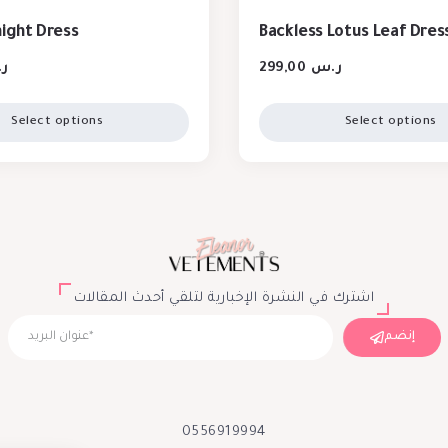
night Dress
Backless Lotus Leaf Dres
س
299,00
ر.س
Select options
Select options
اشترك في النشرة الإخبارية لتلقي أحدث المقالات
إنضم
0556919994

Directions: Nothing but the records, copied exactly and stripped of pictures, should be returned.

Your response:
night Dress
Backless Lotus Leaf Dres
س
299,00
ر.س
Select options
Select options
اشترك في النشرة الإخبارية لتلقي أحدث المقالات
إنضم
0556919994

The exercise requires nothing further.